* **How to complete this task**: Find the word "diversas" in the data below and copy each line that holds it.

* **Extracted records**:
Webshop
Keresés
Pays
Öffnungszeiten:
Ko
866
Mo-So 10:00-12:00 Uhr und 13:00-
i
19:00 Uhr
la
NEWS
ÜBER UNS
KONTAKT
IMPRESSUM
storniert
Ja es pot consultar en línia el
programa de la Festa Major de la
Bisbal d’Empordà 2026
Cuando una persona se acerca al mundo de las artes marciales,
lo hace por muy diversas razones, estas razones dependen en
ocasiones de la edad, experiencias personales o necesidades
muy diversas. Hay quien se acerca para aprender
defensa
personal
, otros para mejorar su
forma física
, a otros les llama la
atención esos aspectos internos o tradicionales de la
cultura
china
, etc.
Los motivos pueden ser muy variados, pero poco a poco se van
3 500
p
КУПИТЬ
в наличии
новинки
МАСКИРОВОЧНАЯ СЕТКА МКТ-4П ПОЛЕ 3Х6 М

* **Task solution**:
lo hace por muy diversas razones, estas razones dependen en
muy diversas. Hay quien se acerca para aprender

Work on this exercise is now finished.